En esa clave, se entiende por qué sus cuatro peleas con Alfredo Prada (1946, 1947, 1948 y 1953) paralizaron la Argentina y, hasta hoy, constituyen la rivalidad más enconada que haya existido en el pugilismo nacional. Y una de las más intensas de nuestra historia deportiva. Ese duelo sintetizó, como ningún otro, los odios y amores desmesurados de la Argentina de aquel tiempo. Gatica era el ídolo de las populares. Trepaba al ring de Corrientes y Bouchard con su famosa bata con la inscripción “Perón-Evita” en la espalda, se compraba la ropa más cara y extravagante de Buenos Aires, pagaba casamientos en las villas, repartía su dinero entre los lustrabotas de Constitución y las prostitutas de los cabarets del Bajo y se les reía en la cara a los cajetillas y a los oligarcas. Cuando osaban criticarle tanto desprendimiento, tanta plata tirada, espetaba “aire, aire, cuando Gatica tiene, todos tienen”. Y seguía metiendo la mano en el bolsillo.
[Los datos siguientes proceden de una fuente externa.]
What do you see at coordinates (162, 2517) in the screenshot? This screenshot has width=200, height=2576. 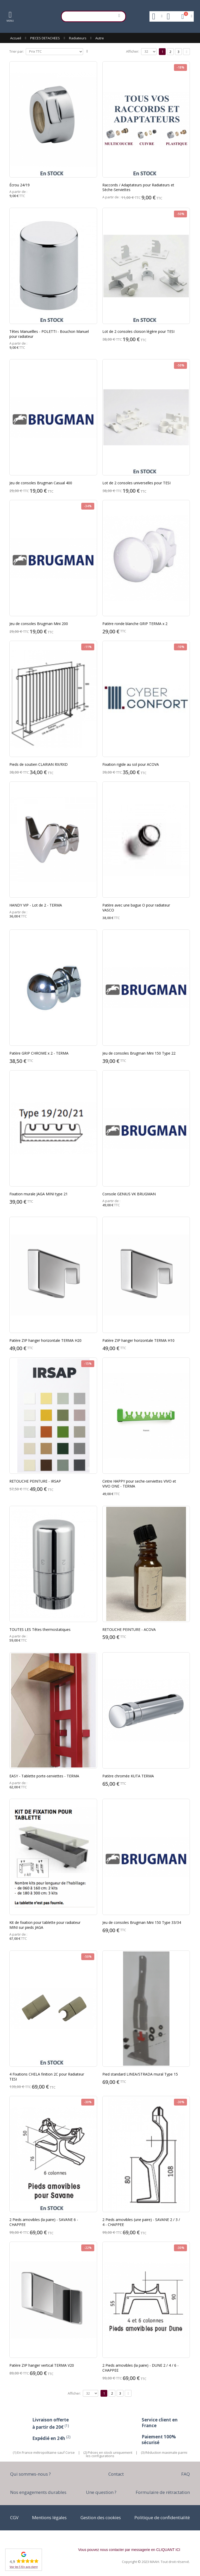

Prada también era peronista. Pero no hacía ostentación pública de su credo político. Y se adaptaba mejor a la moral y las buenas costumbres de la época. Por eso, cuando Prada ganó por abandono en el 6 round en 1947 y por nocaut en el mismo asalto en 1953, los barrios ricos de la ciudad descorcharon champán francés para celebrar la derrota de aquel lumpen. Cuando Gatica venció por puntos en 1946 y 1948, el pobrerío entonó su canción de revancha.
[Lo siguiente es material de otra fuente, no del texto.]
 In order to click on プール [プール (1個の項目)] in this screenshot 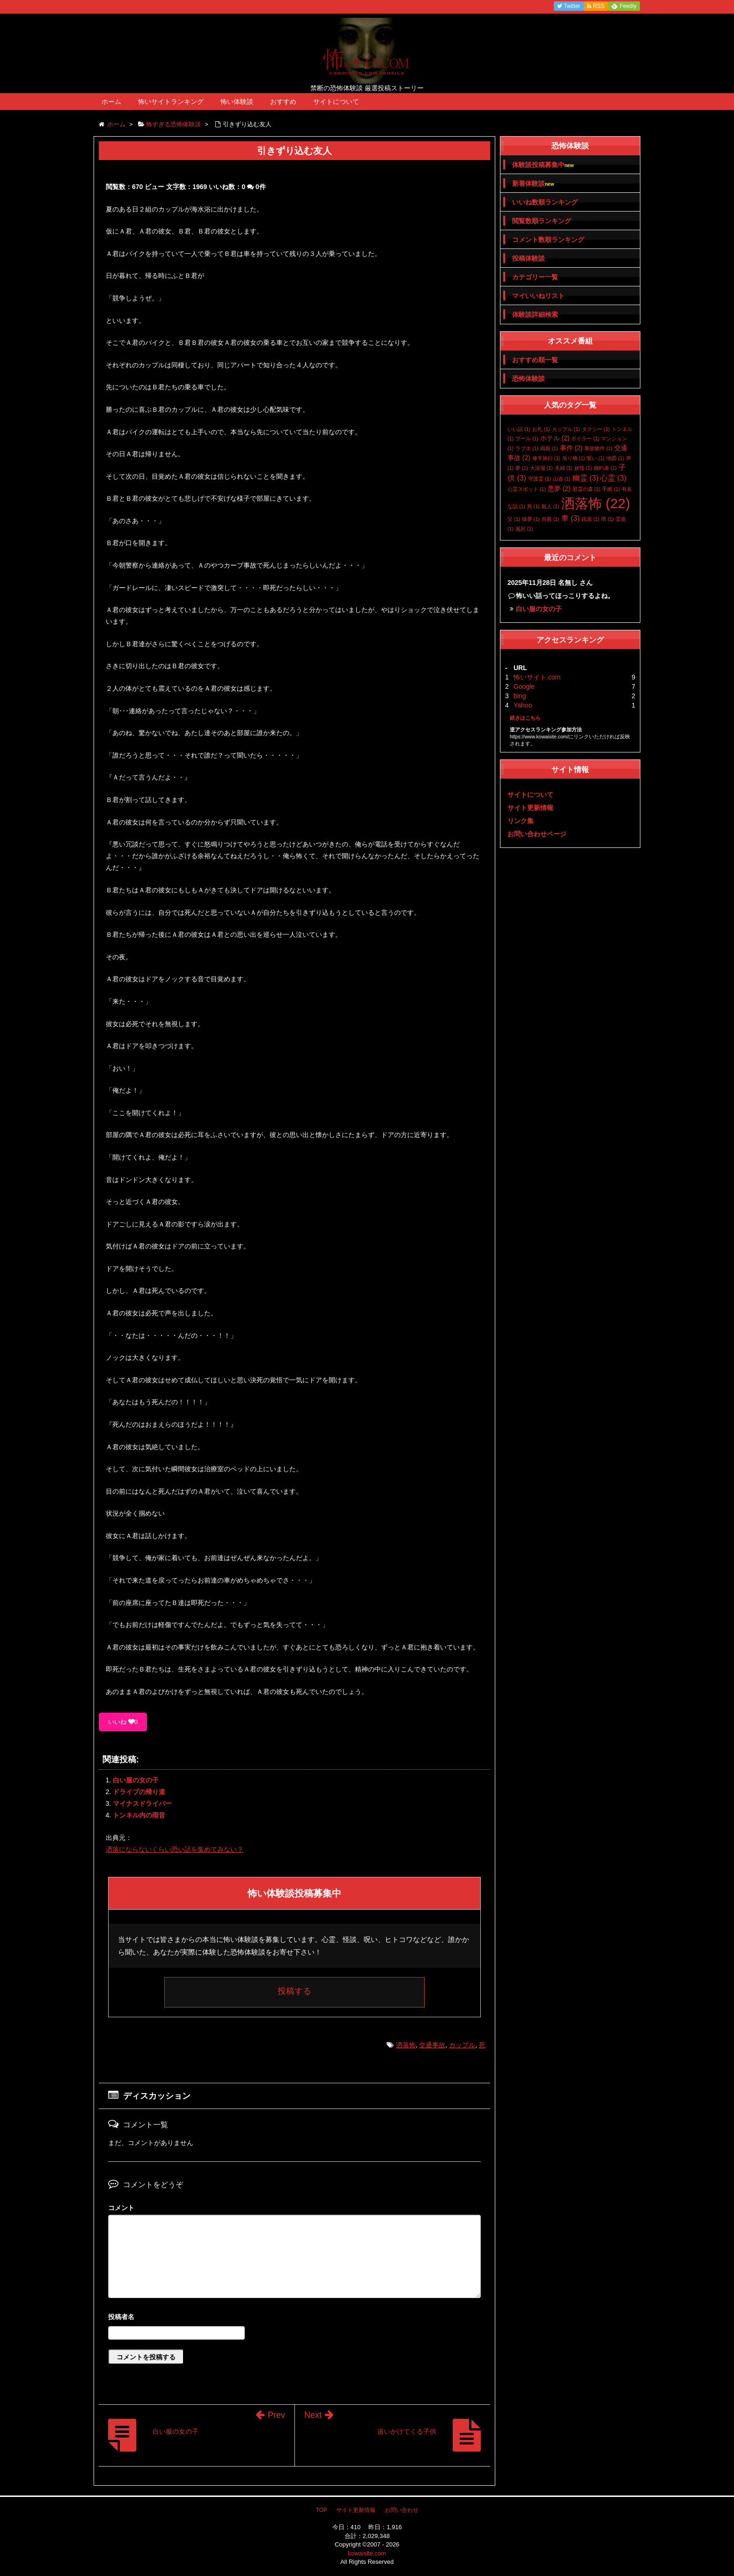 , I will do `click(526, 438)`.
Luego de su última derrota con Prada, Gatica desbarrancó. Y de aquel boxeador avasallante y demoledor, de aquellos ojos verdes que se clavaban en los de su rival para anticiparle la derrota, ya no quedó nada sino un físico estragado por los excesos y los desarreglos. Se calcula que cobró bolsas por más de cuatro millones de pesos de aquel tiempo. Pero de esa fortuna no quedó nada. Se la llevaron las tentaciones de la noche, los amigos del campeón, algunos familiares insaciables y los fulleros del pase inglés.
Cuando parecía que todos lo habían olvidado, después de una inundación, un cronista descubrió a Gatica, sucio y harapiento, tomando mate en una tapera de Villa Dominico. Ese día, los que lo odiaron, los que lo despreciaron, los que no pudieron tolerar sus desplantes, respiraron aliviados. Había vuelto al barro, a la miseria, al lugar de donde suponían, deseaban, nunca debió haber salido. A la hora de la muerte no lo dejaron solo. Una multitud llevó su féretro a pulso desde el estadio de la Federación Argentina de Box hasta el cementerio de Avellaneda, entonando la marcha peronista. Desde mayo de este año, sus restos reposan en San Luis, en su Villa Mercedes natal. Pero para la historia, José María Gatica sigue parado en el centro del ring. Con la guardia armada y la mirada desafiante. Como en cada una de sus noches de Luna lleno.